El mono mutante
En 1967 el zoólogo inglés Desmond Morris publicó «The Naked Ape» (El mono desnudo), un ensayo de divulgación esotérico-evolucionista donde Morris aseguraba que los hombres del siglo XXI tendrían unas manos y unos pies descomunales. Casi cuarenta años más tarde Morris ha vuelto a la carga con «The Naked Eye» (El ojo desnudo), una obra de profecías oftalmológico-evolucionistas donde Morris jura que el hombre del siglo XXI tendrá unos ojos más grandes que los personajes de los dibujos japoneses. Sólo una cosa es cierta: seguimos evolucionando.
Hace cuarenta años el personal escribía a máquina, cerraba sobres con la lengua y ponía discos pinchando vinilos con una aguja la mar de pejiguera. ¿Se imaginan cómo habríamos evolucionado si la ciencia no lo hubiera remediado? Morris hizo una fortuna especulando acerca del cuerpo humano y la mecánica, y en más de una ocasión amenazó a los niños con la acromegalia por culpa de los pedales de freno, acelerador y embrague. Pero al embrague también le cayó su amenaza.
Morris alucinaba con las mitológicas amazonas, aquellas belicosas guerreras que se amputaban un pecho para mejor disparar sus flechas. ¿Acaso la liberación femenina de los 60 no anunciaba el regreso de las amazonas? Morris lo vio clarísimo: los pechos femeninos -más bien incómodos para la vida moderna- evolucionarían hasta desaparecer por completo y la mona desnuda se vería como un mono desnudo.
Cuando acabé la universidad no existían ni el fax ni el compact disc; nadie en su sano juicio podía soñar con un ordenador portátil, y ni siquiera en el Enterprise había algo que se pareciera al correo electrónico. El mundo virtual no era nada real y hoy todo lo real es precisamente virtual. Desmond Morris lo ha comprendido y le ha dedicado su último libro a la inexorable evolución del ojo humano. Sin embargo uno se pregunta: ¿mutación es lo mismo que evolución?
Las ondas electromagnéticas están de actualidad porque las antenas de telefonía celular son noticia. ¿Cuántas ondas de ésas nos afectan sin saberlo desde cualquier azotea? ¿En qué medida nos perjudican las ondas emitidas por ordenadores, teléfonos móviles y televisores? ¿Los hornos de microondas emiten algún tipo de radiación? ¿Qué ocurre con los detectores de metales y otros dispositivos de seguridad que proliferan en aeropuertos y ciertos edificios? ¿Y qué secuelas dejan los bronceados de fotomatón que algunos se infligen para ronear de viajes exóticos? Está claro que ahora nos caen tantos rayos como en «La guerra de las galaxias».
Hasta donde uno sabe, el cáncer es una degeneración celular y así hay que asumir que todos tenemos tumores en distintos grados de desarrollo, aunque no todos esos tumores tienen por qué ser malignos. No obstante, algunos tumores sí pueden devenir malignos por causa de algún agente exterior como el tabaco y -quién sabe- las antenas de telefonía móvil. Sin embargo, entre una antena en la azotea y un móvil en la oreja, servidor desconfía más del móvil en la oreja. Tan cerca del cerebro, tan cerca de los ojos, tan cerca de los ganglios. ¿Por qué nadie nos advierte del riesgo que entrañan los teléfonos móviles?

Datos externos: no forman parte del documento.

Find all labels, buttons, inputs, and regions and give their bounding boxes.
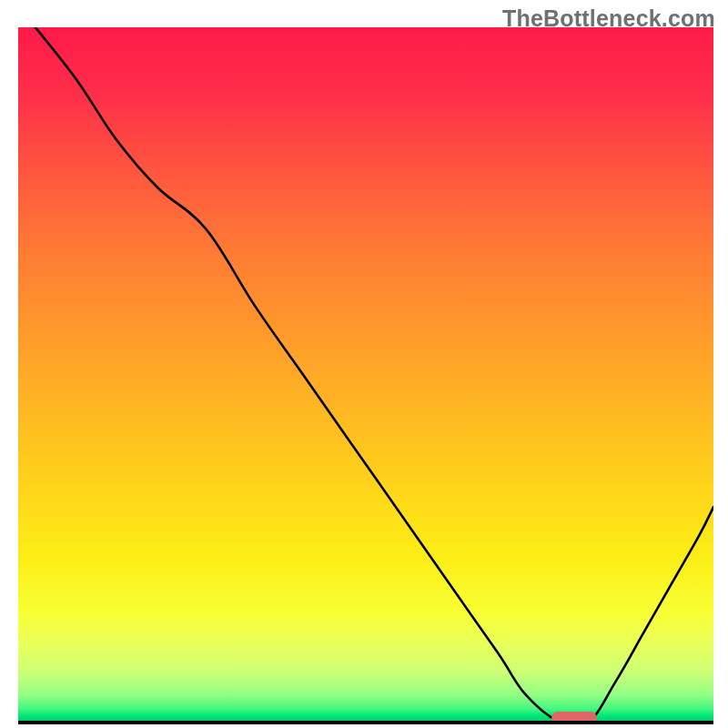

Al cabo del día nos atiborramos de alimentos estragados de conservantes, colorantes y estabilizantes de inefables efectos secundarios. Al cabo del día cebamos a los niños con bollos y pasteles preparados con grasas repugnantes y de origen desconocido. Al cabo del día respiramos toda suerte de gases, insecticidas y venenos que más vale no enumerar. No descarto que las ondas electromagnéticas de las antenas de telefonía digital contribuyan a nuestra degradación celular, pero ése no es el único décimo premiado que tenemos en la lotería del cáncer, la única lotería que siempre toca.
Desmond Morris escribió que los monos que un día decidieron bajar del árbol evolucionaron. Uno es más bien pesimista y barrunta que el mono acabó mutante. Y no es que ya sea demasiado tarde para volver a los árboles. Es que los monos que evolucionaron no nos van a dejar subir.